Re: [PATCH v3 00/10] grep: move from kwset to optional PCRE v2

Junio C Hamano <gitster@xxxxxxxxx> · Mon, 01 Jul 2019 14:31:49 -0700

Ævar Arnfjörð Bjarmason  <avarab@xxxxxxxxx> writes:

> This v3 has a new patch (3/10) that I believe fixes the regression on
> MinGW Johannes noted in
> https://public-inbox.org/git/nycvar.QRO.7.76.6.1907011515150.44@xxxxxxxxxxxxxxxxx/
>
> As noted in the updated commit message in 10/10 I believe just
> skipping this test & documenting this in a commit message is the least
> amount of suck for now.
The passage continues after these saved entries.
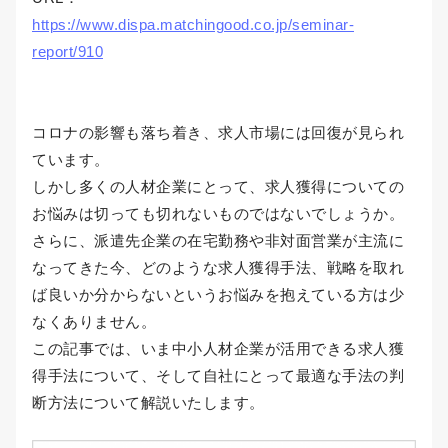
https://www.dispa.matchingood.co.jp/seminar-
report/910
コロナの影響も落ち着き、求人市場には回復が見られ
ています。
しかし多くの人材企業にとって、求人獲得についての
お悩みは切っても切れないものではないでしょうか。
さらに、派遣先企業の在宅勤務や非対面営業が主流に
なってきた今、どのような求人獲得手法、戦略を取れ
ば良いか分からないというお悩みを抱えている方は少
なくありません。
この記事では、いま中小人材企業が活用できる求人獲
得手法について、そして自社にとって最適な手法の判
断方法について解説いたします。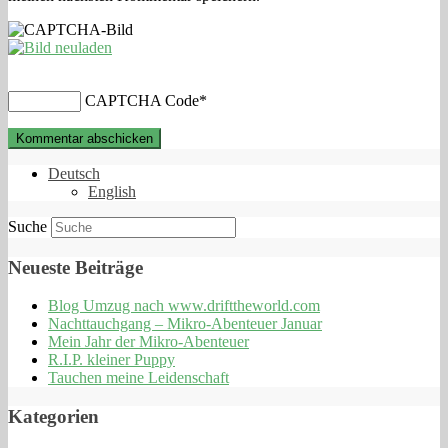
CAPTCHA Code
*
Deutsch
English
Suche
Neueste Beiträge
Blog Umzug nach www.drifttheworld.com
Nachttauchgang – Mikro-Abenteuer Januar
Mein Jahr der Mikro-Abenteuer
R.I.P. kleiner Puppy
Tauchen meine Leidenschaft
Kategorien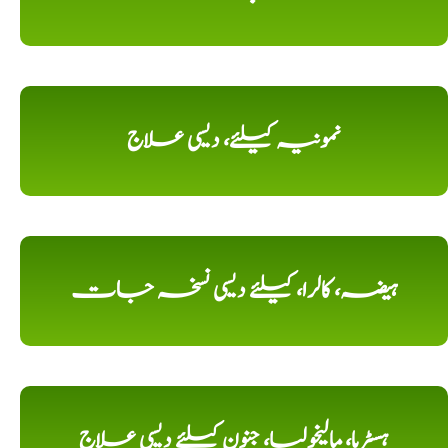
نمونیہ کیلئے، دیسی علاج
ہیضہ، کالرا، کیلئے دیسی نسخہ جات
ہسٹریا، مالیخولیا، جنون کیلئے دیسی علاج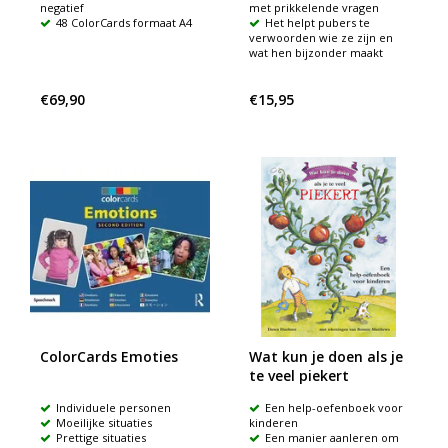
negatief
met prikkelende vragen
48 ColorCards formaat A4
Het helpt pubers te
verwoorden wie ze zijn en
wat hen bijzonder maakt
€69,90
€15,95
ColorCards Emoties
Wat kun je doen als je
te veel piekert
Individuele personen
Een help-oefenboek voor
Moeilijke situaties
kinderen
Prettige situaties
Een manier aanleren om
It's really an existing issue with us doing
> nothing sensible when the log/grep haystack encoding doesn't match the
> needle encoding supplied via the command line.

Is that quite the case?  If they do not match, not finding the match
is the right answer, because we are byte-for-byte matching/searching
IIUC.

> We swept that under the carpet with the kwset backend, but PCRE v2
> exposes it.

Is it exposing, or just showing the limitation of the rewritten
implementation where it cannot do byte-for-byte matching/searching
as we used to be able to?

Without having a way to know what encoding is used on the command
line, there is no sensible way to reencode them to match the
haystack encoding (even when it is known), so "you got to feed the
strings in the same encoding, as we are going to match/search
byte-for-byte" is the only sensible way to work, given the design
space, I would think.

Not that it is all that useful to be able to match/search
byte-for-byte, of course, so I am OK if we punt with these tests,
but I'd prefer to see us admit we are punting when we do ;-).